X.describe().loc[["mean", "std"],:]
# any categorical?
X.dtypes
This dataset is pretty much clean for us, we can skip pre-processing steps.
If you want see more about pre-processing steps with skelearn, check here: https://scikit-learn.org/stable/modules/preprocessing.html
Train the model¶
IMPORTANT: The modeling API follows the same framework (despite the model). You can fit many different models with very similar code. Let's start with a simple OLS.
# import model
from sklearn.linear_model import LinearRegression
# Instantiate the modeling object
model = LinearRegression()
# Fit the model
model.fit(X_train,y_train)
Evaluate the model - use the test set!!¶
# Fit statistic (metric for how wrong we are) -- R^2
model.score(X_test,y_test)
## if you want to calculate the mean squared error
from sklearn.metrics import mean_squared_error
# predicted values
yhat = model.predict(X_test)
print(yhat)
## estimate out of sample predictions
mean_squared_error(y_test, yhat)
Many, many models, and an API to rule them all!¶
Our performance with the simple linear regression was not great. Let's see if we get better using more complex models. We will try three different families of models. Again, you will learn about these models in DS II
- Elastic-net: linear model with regularization parameters.

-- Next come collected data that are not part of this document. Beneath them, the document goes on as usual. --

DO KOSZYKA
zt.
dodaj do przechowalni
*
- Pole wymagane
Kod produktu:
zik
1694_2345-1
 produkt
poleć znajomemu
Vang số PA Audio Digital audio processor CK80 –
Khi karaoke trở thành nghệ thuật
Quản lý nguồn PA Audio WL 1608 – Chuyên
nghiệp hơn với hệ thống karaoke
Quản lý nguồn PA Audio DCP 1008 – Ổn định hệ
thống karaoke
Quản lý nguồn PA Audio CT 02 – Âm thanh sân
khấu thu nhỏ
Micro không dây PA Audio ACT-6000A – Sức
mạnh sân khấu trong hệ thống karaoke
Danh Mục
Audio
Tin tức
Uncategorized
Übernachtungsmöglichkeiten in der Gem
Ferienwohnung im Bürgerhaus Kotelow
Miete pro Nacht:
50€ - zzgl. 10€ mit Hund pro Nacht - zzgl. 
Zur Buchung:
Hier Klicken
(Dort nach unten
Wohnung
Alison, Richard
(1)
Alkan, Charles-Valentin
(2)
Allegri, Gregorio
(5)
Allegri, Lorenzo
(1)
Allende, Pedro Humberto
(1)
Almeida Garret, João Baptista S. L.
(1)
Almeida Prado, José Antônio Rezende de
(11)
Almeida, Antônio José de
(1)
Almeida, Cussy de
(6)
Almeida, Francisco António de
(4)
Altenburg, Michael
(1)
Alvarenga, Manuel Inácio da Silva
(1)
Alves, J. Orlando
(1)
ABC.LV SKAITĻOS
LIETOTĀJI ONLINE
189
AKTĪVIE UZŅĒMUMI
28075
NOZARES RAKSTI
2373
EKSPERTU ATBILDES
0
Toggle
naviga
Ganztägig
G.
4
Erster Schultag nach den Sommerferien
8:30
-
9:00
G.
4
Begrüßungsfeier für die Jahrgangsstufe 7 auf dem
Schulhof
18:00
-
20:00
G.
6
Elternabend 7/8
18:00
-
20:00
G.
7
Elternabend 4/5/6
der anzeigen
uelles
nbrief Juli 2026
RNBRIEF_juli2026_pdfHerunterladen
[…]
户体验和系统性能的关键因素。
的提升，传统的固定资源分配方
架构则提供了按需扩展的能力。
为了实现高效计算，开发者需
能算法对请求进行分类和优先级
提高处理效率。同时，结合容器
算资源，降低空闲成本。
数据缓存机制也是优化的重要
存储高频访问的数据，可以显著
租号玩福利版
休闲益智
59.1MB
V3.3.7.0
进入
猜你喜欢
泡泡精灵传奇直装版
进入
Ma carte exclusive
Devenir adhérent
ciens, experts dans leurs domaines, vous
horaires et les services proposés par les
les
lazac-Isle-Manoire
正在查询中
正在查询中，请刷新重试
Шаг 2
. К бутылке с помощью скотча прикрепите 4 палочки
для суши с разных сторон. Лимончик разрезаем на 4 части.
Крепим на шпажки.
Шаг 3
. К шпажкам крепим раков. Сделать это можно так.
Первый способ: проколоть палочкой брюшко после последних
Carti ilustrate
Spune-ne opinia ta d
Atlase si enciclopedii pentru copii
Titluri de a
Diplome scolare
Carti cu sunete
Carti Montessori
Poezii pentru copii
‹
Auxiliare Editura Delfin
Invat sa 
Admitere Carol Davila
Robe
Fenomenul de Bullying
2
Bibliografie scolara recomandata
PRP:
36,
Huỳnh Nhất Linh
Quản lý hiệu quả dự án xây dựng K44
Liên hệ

- Support Vector Machine: a supervised model that allows more non-linearity between the parameters
- Decision Tree: A model that uses a set of boolean rules in a non-parametric fashion that splits your data in multiple groups for supervised tasks.
# setup for models
from sklearn.linear_model import ElasticNet
from sklearn.svm import SVR
from sklearn.tree import DecisionTreeRegressor
# setup for metrics
from sklearn.metrics import mean_squared_error
from sklearn.metrics import r2_score
# setup for dataset
from sklearn import datasets
# load the dataset as a pandas dataframe
diabetes = datasets.load_diabetes(as_frame=True)["frame"]
# features
X = diabetes.drop(columns="target")
# target
y = diabetes["target"]
# split
X_train, X_test, y_train, y_test = train_test_split(X, y,
test_size=0.15,
random_state = 417)
Linear model¶
# linear model
# Instantiate the modeling object
model_ols = LinearRegression()
# Fit the model
model_ols.fit(X_train,y_train)
# Predict and calculate MSE in the test
y_pred_ols = model_ols.predict(X_test)
mse_ols = mean_squared_error(y_test, y_pred_ols)
Elastic Net¶
# Initialize and train the Elastic Net model
# alpha and l1_ratio are hyper parameter (learning is here!)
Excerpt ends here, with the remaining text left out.